In unserer Serie zu den EU-Kommissaren geht es weiter mit Maroš Šefčovič, dem Vize-Kommissar für „Interinstitutionelle Beziehungen und Vorausschau“. Der 1966 in Bratislava geborene Diplomat, Jurist und mittlerweile parteilose Politiker ist schon seit 2009 Mitglied der Europäischen Kommission.

Allerdings war Šefčovič nicht immer parteilos, sondern trat 1989, kurz vor dem Systemwechsel, der Kommunistischen Partei der Tschechoslowakei bei. Studiert hatte er in Moskau (Internationale Beziehungen) und Bratislava (Jura), seiner Geburtsstadt. Ab 1990 stand er im diplomatischen Dienst der CSSR, ab 1993 der Slowakei. Nach Stationen in Harare und Ottawa war er u.a. Botschafter in Tel Aviv, Generaldirektor in der Abteilung „Europäische Angelegenheiten“ des slowakischen Außenministeriums sowie Ständiger Vertreter seines Landes bei der EU und kam 2009 als Nachrücker in die EU-Kommission. Dort war er zunächst für Bildung, Jugend und Kultur zuständig, dann für Interinstitutionelle Beziehungen und Verwaltung und damit als Personalchef für 25.000 Kommissions-Mitarbeiter verantwortlich. 2014 wurde er Kommissar für die Energieunion. 2019 unterlag er als Präsidentschaftskandidat in der Slowakei der Bürgerrechtlerin Zuzana Caputova in einer Stichwahl.

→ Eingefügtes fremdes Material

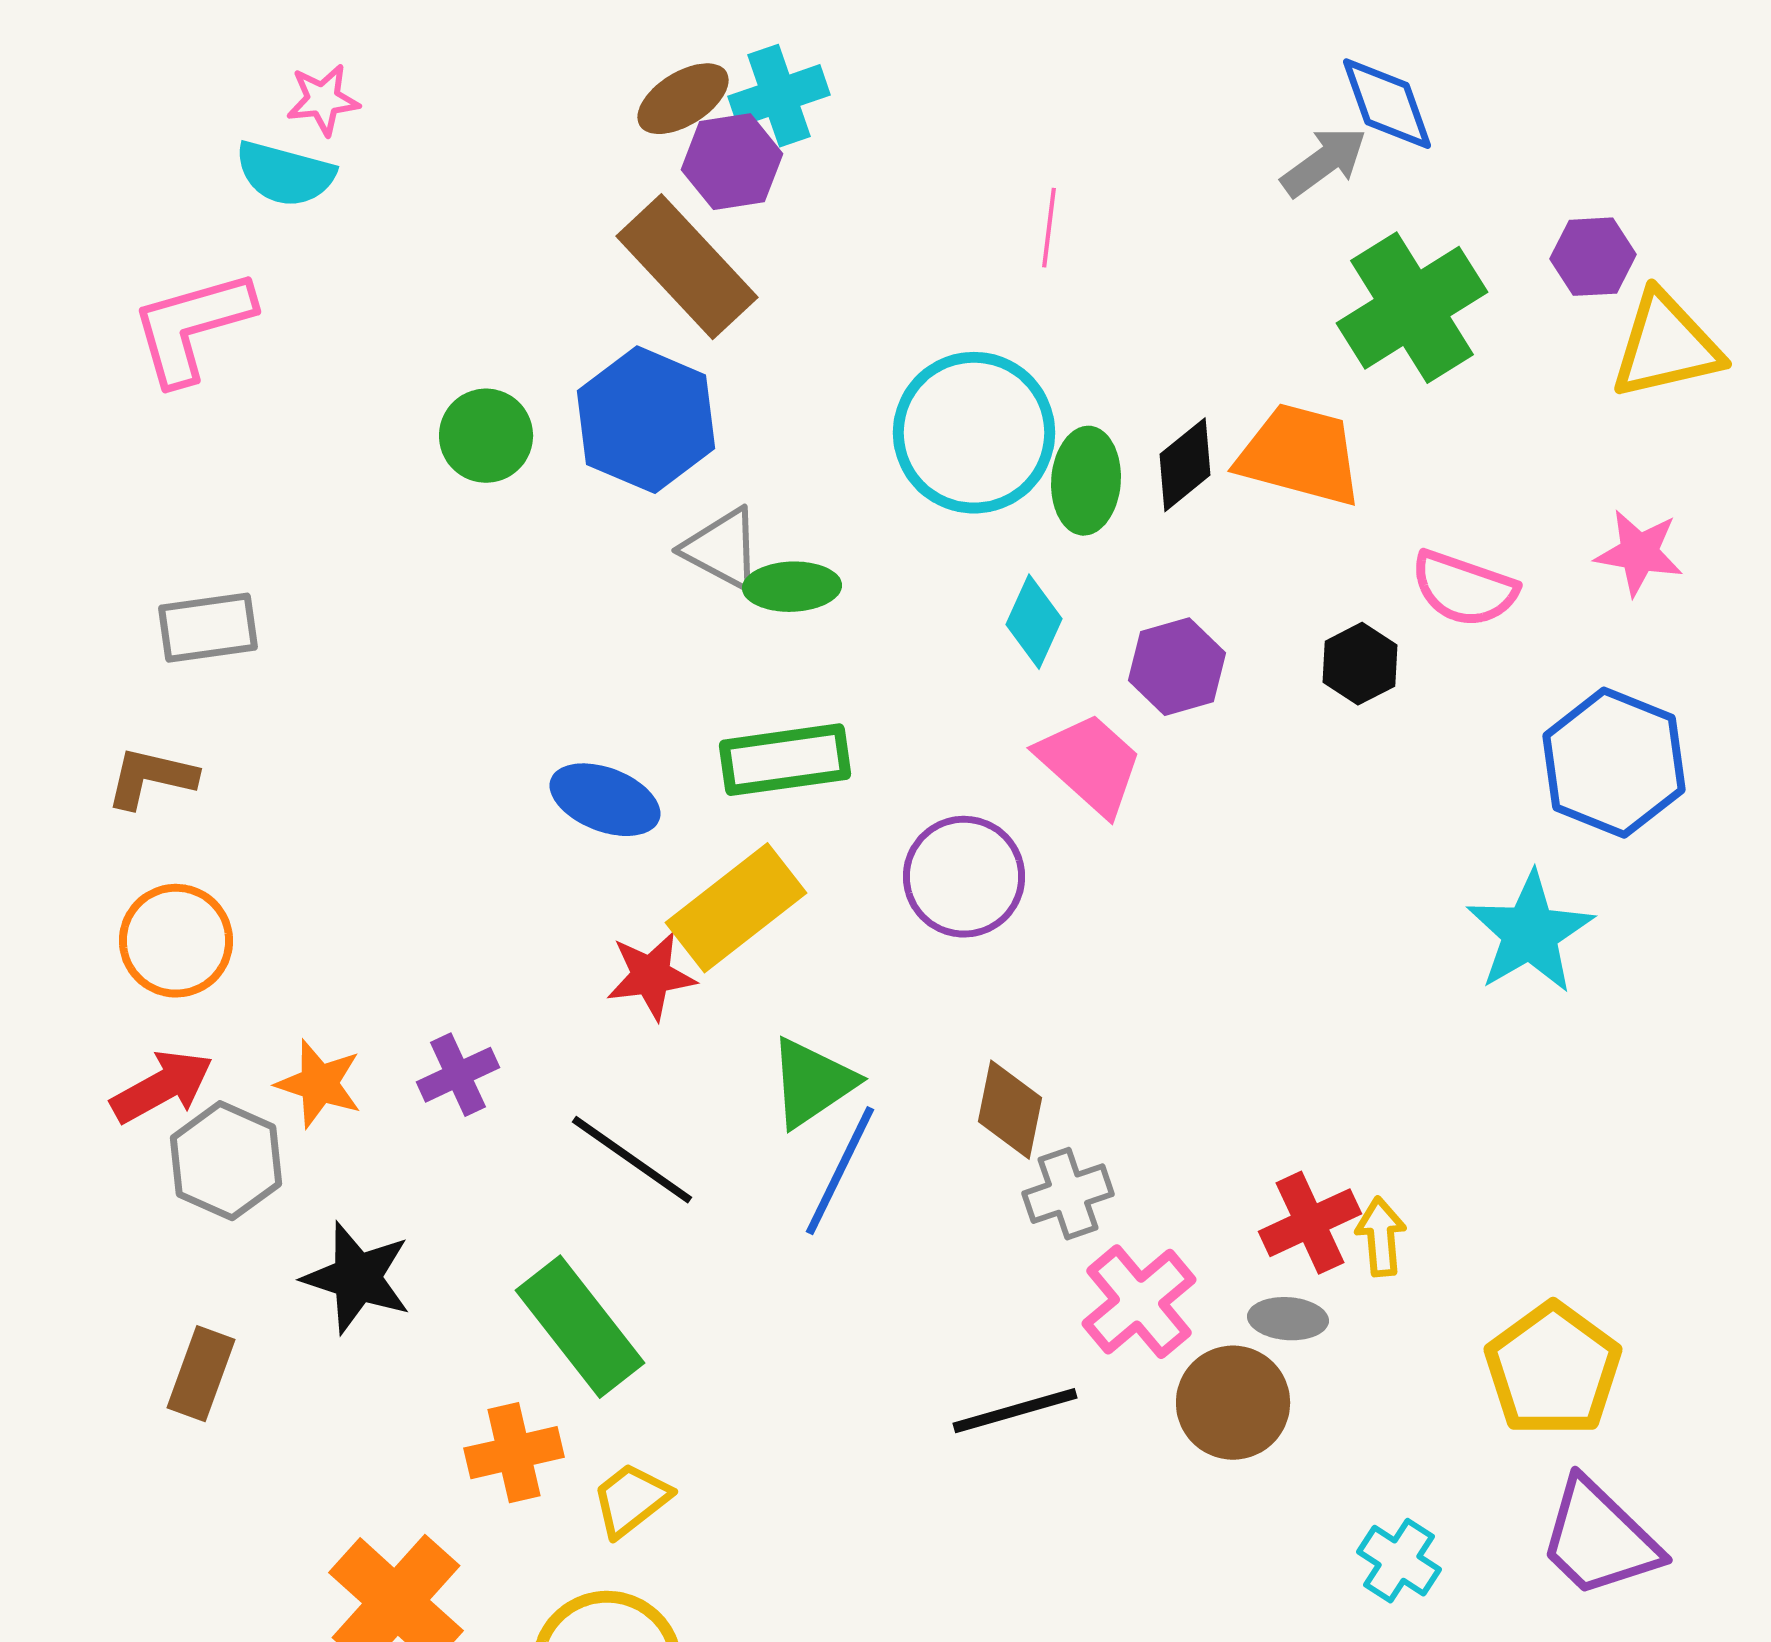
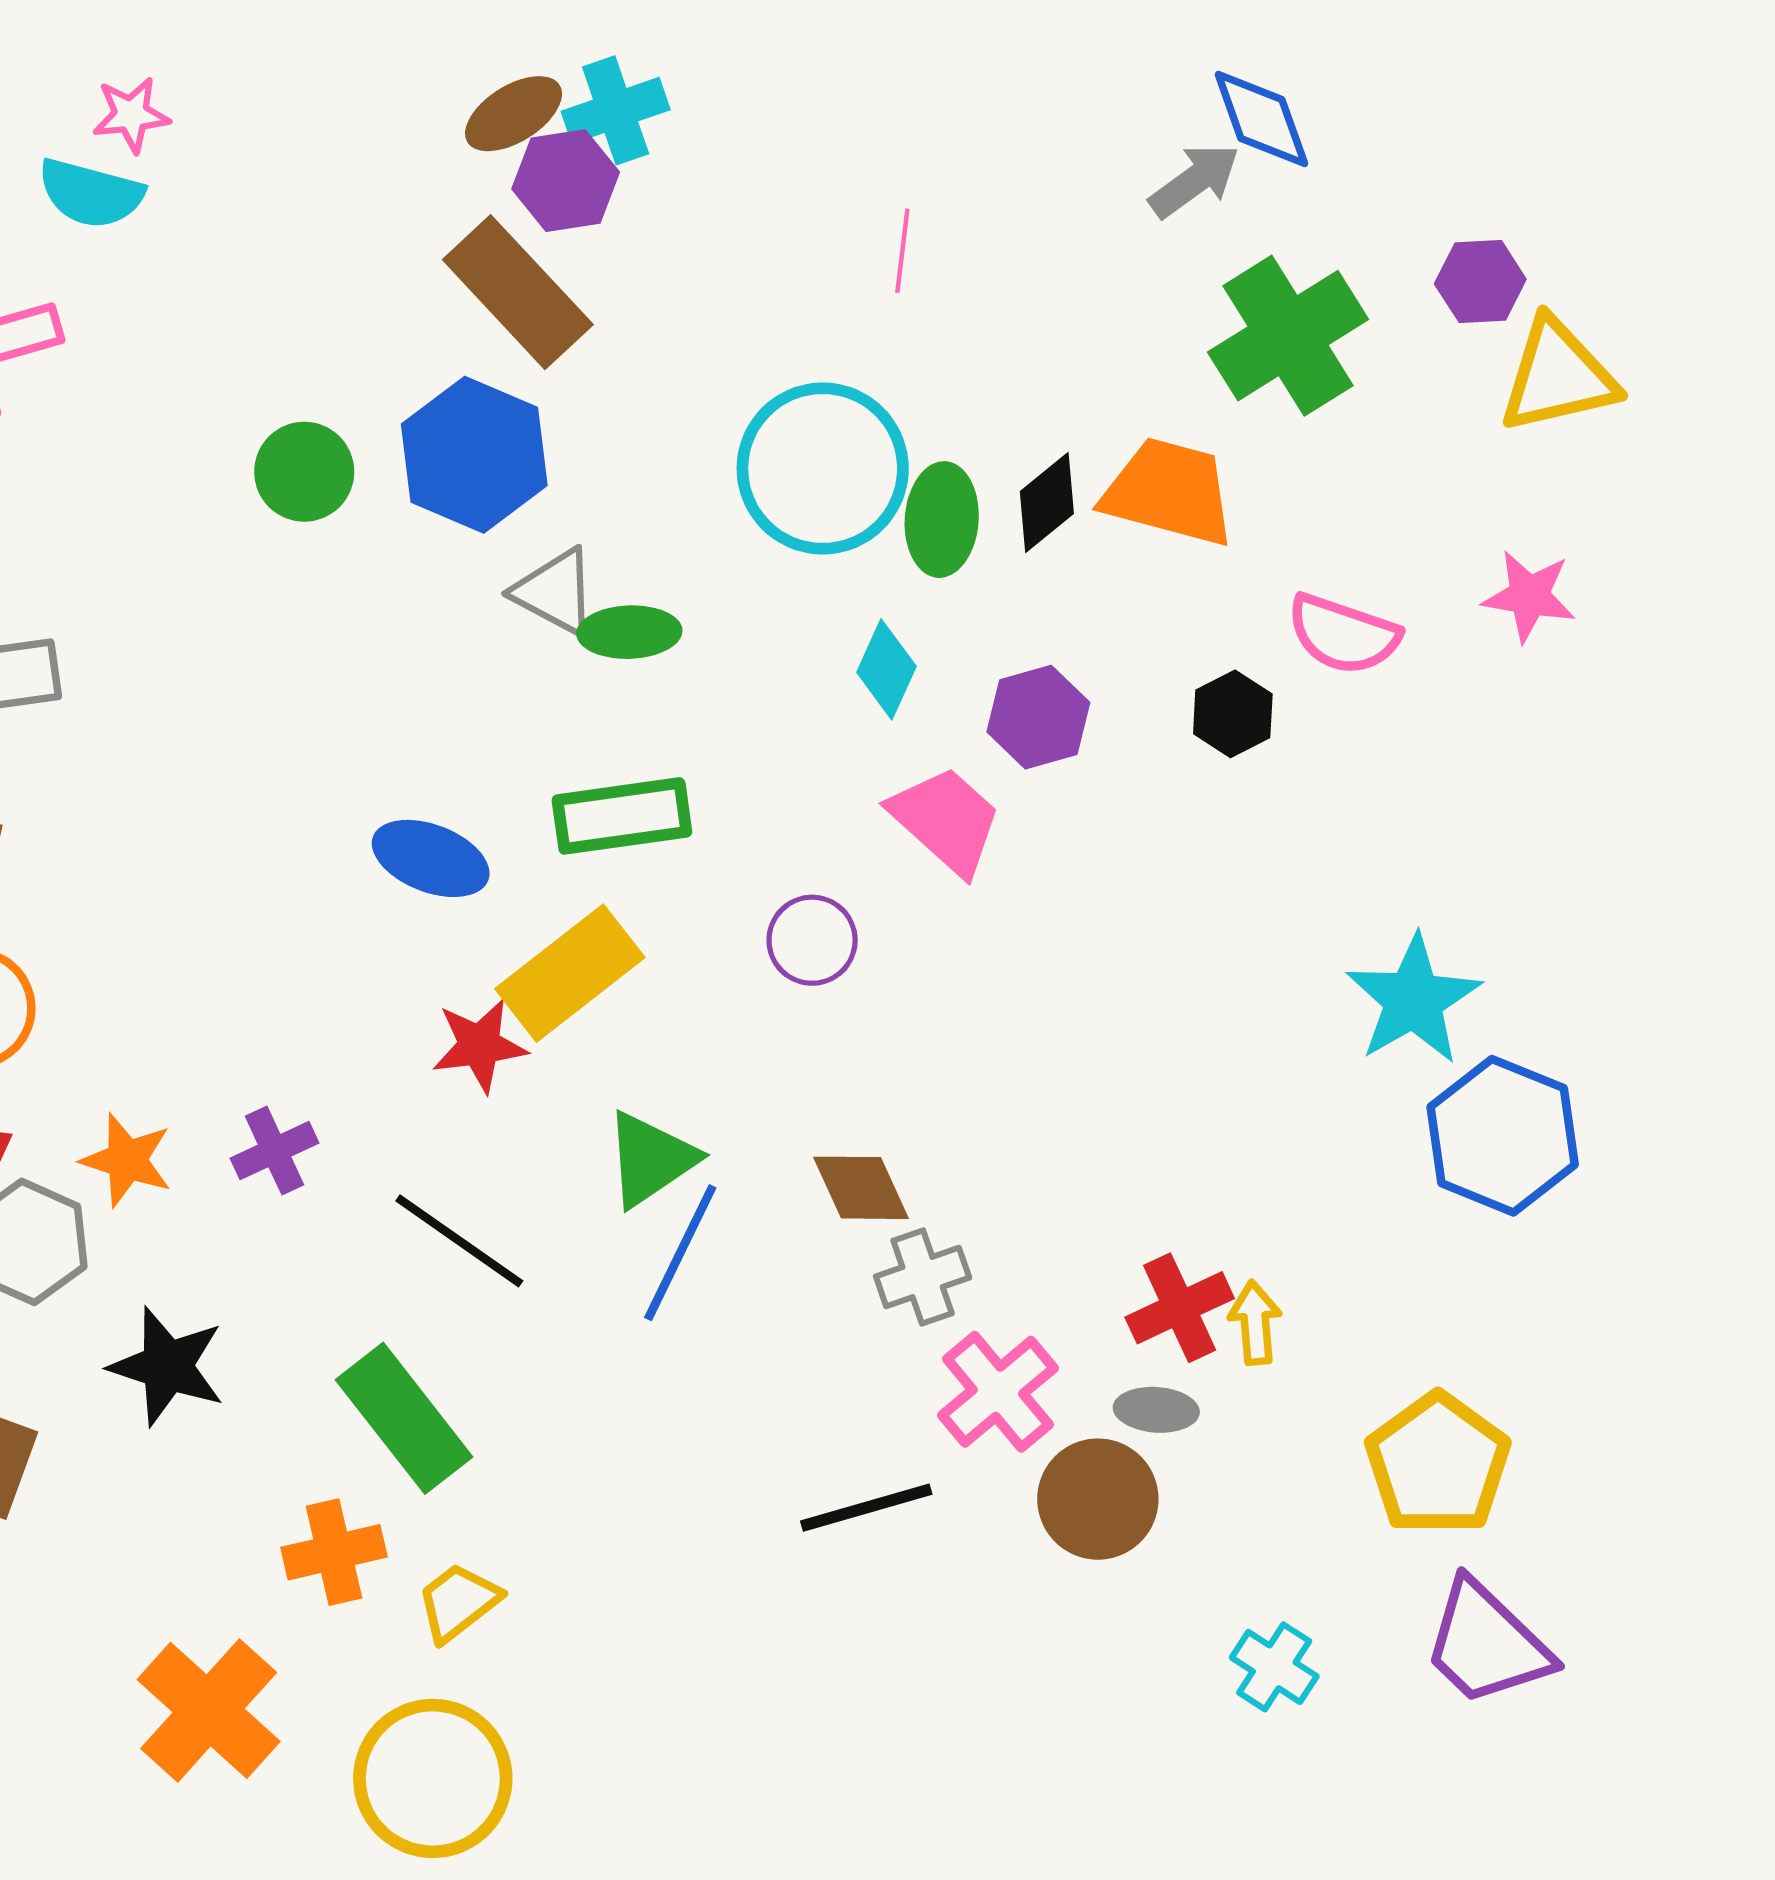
blue hexagon: (1614, 763) -> (1503, 1136), moved
purple circle: (964, 877) -> (812, 940), size x0.7
brown diamond: (1010, 1110) -> (861, 1188), turned -36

Šefčovič kann also als durchaus ehrgeizig, karriereorientiert und durchsetzungsstark gelten. 2018 hatte er sogar vor, Junckers Nachfolger zu werden und sich deswegen bei den Sozialdemokraten im Europaparlament als Spitzenkandidat für die Europawahl beworben. Bekanntlich kam es anders. Šefčovič spricht fließend Englisch, Russisch und Französisch. „Big Maros“, wie er auch genannt wird, ist in der Kommission nun nicht nur für die Beziehungen zu den anderen EU-Institutionen, für den Blick in die Zukunft und für die Überwachung des Brexit-Abkommens zuständig, sondern er soll sich auch um die Schweiz kümmern, wozu Kommissionschefin Ursula von der Leyen offenbar weniger Lust hat. Ob ihm dabei hilft, dass er in seinem fünfjährigen Studium am Staatlichen Moskauer Institut für Internationale Beziehungen, der Diplomaten-Kaderschmiede in der Sowjetunion, auf eine Funktionärslaufbahn vorbereitet worden ist? 

Beeindruckendes Pensum 

Auf der offiziellen Webseite der EU-Kommission sowie im persönlichen „Mission letter“ von Ursula von der Leyen an Šefčovič werden vor allem folgende Zuständigkeitsbereiche Šefčovičs aufgeführt: Führende Rolle bei interinstitutionellen Beziehungen, besserer Rechtsetzung (Linkund strategischer Vorausschau (Link). Sicherstellung der Einhaltung der Rahmenvereinbarung zwischen der Kommission und dem Parlament. Lenkung der Arbeiten zur Entwicklung des jährlichen Arbeitsprogramms der Kommission (Link). Erstellung des jährlichen Foresight-Berichts, in dem es u.a. um die angestrebte Klimaneutralität bis zum Jahr 2050 und um Strategien zur Stärkung der „weltweiten Führungsrolle“ der EU geht (Link). Koordinierung der Arbeit der Kommission an der Europäischen Batterieallianz (EBA) (Link), deren Auftrag in der Rohstoff-Sicherung bis hin zur Batterieproduktion für die Erreichung der Klimaneutralität besteht. Mitwirkung an der Konferenz zur Zukunft Europas (Link), Koordinierung der Arbeit der Kommission in Bezug auf Legislativvorschläge. Gesamtverantwortung für die Beziehungen zu den nationalen Parlamenten, beratenden Gremien und der Europäischen Bürgerbeauftragten. Vorsitz der REFIT-Plattform (Linkfür ein einfacheres EU-Recht mit geringeren Kosten. Vertretung der Kommission im „Rat für Allgemeine Angelegenheiten“ des Europäischen Rats. Ko-Vorsitz und Vertretung der Europäischen Union im Partnerschaftsrat aufgrund des Handels- und Kooperationsabkommens zwischen der EU und Großbritannien. Beziehungen zu Andorra, Island, Monaco, Norwegen, Liechtenstein, San Marino und eben der Schweiz.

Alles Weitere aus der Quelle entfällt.